» Aim of the task: Where the word "Cowboy" occurs in a line of the data, return the whole line.

++++++++++++++++++++

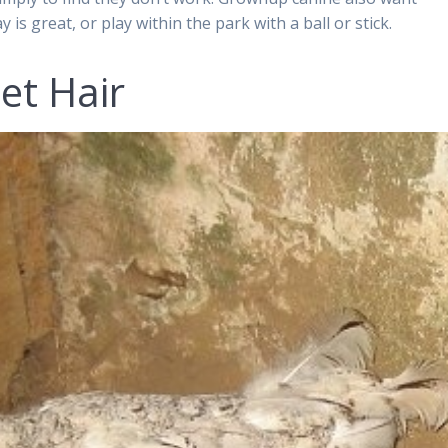
 is great, or play within the park with a ball or stick.
et Hair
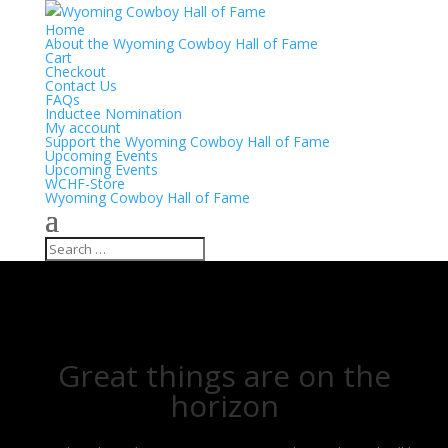
Home
About the Wyoming Cowboy Hall of Fame
Cart
Checkout
Contact Us
FAQs
Inductee Nomination
My account
Support the Wyoming Cowboy Hall of Fame
Upcoming Events
Upcoming Events
WCHF-Store
Wyoming Cowboy Hall of Fame
Great things are on the
horizon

++++++++++++++++++++

» Response area:
About the Wyoming Cowboy Hall of Fame
Support the Wyoming Cowboy Hall of Fame
Wyoming Cowboy Hall of Fame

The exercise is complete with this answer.